Résumé : Tassadit pose ses conditions, Aïssa les accepte. Le mariage aura lieu quelques semaines plus tard, lorsque le jeune homme put enfin offrir un toit à son épouse qui continuera à travailler chez ses bienfaiteurs, alors qu’avec le temps, lui-même deviendra un habile négociant.

Ma maison devint vite un repère pour les négociants. Des commerçants et des passagers vinrent me trouver pour me proposer de troquer leurs marchandises, ou de conclure des marchés avec les villageois.
Une année passe. Hemama était de nouveau enceinte et attendait son troisième enfant. Tassadit s’inquiétait pour elle. Elle ne cessait de me répéter qu’elle était trop faible pour mener sa grossesse à terme. Kaci était rentré de France durant l’été et était reparti. 
C’était donc ma femme qui s’occupait encore d’elle. Tassadit désertait mon foyer pour passer ses nuits auprès de Hemama. Elle craignait que quelque chose arrivât si elle ne l’assistait pas. 
Pourtant, la jeune femme était courageuse et s’accrochait autant qu’elle le pouvait. Elle mena sa grossesse jusqu’au bout, et le moment de sa délivrance arriva enfin. Tassadit fera appel à la vieille accoucheuse du village. Mais les heures passaient et le bébé tardait à venir. Hemama était trop faible pour mettre au monde son enfant. On était en pleine nuit et trop loin de la ville pour penser à ramener un médecin. Vers l’aube, la jeune parturiente donnera le jour à un petit garçon, en contrepartie elle rendra l’âme. 
Au petit matin, Tassadit, abattue, vint m’annoncer la triste nouvelle. Je descendis au village pour envoyer un télégramme à Kaci, qui n’arrivera que trois jours plus tard, alors qu’on avait déjà enterré la jeune femme. Il pleura amèrement la perte de son épouse et s’apitoiera sur le sort de ses enfants. 
On le consolera, et on lui conseillera de repartir en France pour reprendre son travail et assurer le pain de ces derniers. Il passa quelques jours au village, et à la veille de son retour en France, il vint nous retrouver moi et Tassadit pour nous supplier de prendre soin de ses enfants jusqu'à ce qu’il y voie plus clair dans ses affaires. Nous ne pouvions refuser de venir en aide à un être déjà brisé par ce qu’il venait de subir. 

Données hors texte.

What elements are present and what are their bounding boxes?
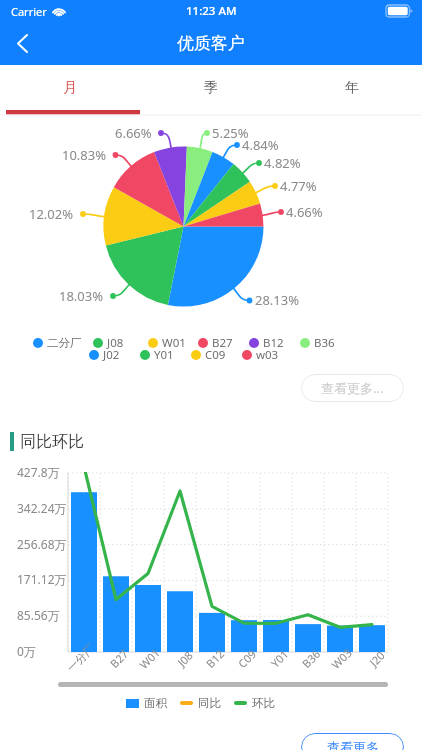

Je le rassurai sur le sort des enfants, et l’exhortai à reprendre le chemin de l’exil. Ici au bled, ses enfants ne manqueront de rien. Nous lui promîmes d’en prendre soin comme s’ils étaient les nôtres, moi et Tassadit. D’ailleurs, habitués à elle comme ils l’étaient, les deux aînés, Aïcha et Saïd ne quittaient plus ses jupons. Celui qui me faisait plus de peine était Malek, le benjamin. Il n’avait que quelques jours et pleurait sans arrêt. 
Quelques jeunes accouchées au village s’étaient proposées pour l’allaiter. Néanmoins, il ne cessait pas ses pleurs. Tassadit lui préparera alors un semblant de confiture constituée de miel et de cumin, qu’il sembla apprécier. Elle m’expliqua que le bébé souffrait de coliques, et ce “remède” était très efficace dans son cas. 
Quelques mois passent. Le bébé avait grandi et prenait du poids. Kaci ne donnait pas signe de vie. Nous continuâmes à nous occuper des enfants, comme si de rien n’était. Nous n’osions même pas aborder le sujet de leur père. En fait, nous craignions plutôt qu’il ne revienne et qu’il nous les reprenne.
Quelques émigrés de passage au village nous révélèrent que Kaci ne travaillait plus. Il passait son temps dans les bars et dépensait toutes ses économies. On l’avait déjà ramassé plusieurs fois, ivre mort, sur les trottoirs de Paris, et même sa logeuse avait fini par le mettre à la porte.
Je compris que le pauvre homme était perdu. Le chagrin l’avait anéanti. Sinon, comment expliquer ce comportement qui ne l’honorait pas.
Je tentai de lui envoyer un mot avec un villageois qui le connaissait bien. Je lui demandai de rentrer pour trouver du réconfort au bled auprès des siens. Nous étions prêts à le recevoir chez nous, où il pourra retrouver ses enfants.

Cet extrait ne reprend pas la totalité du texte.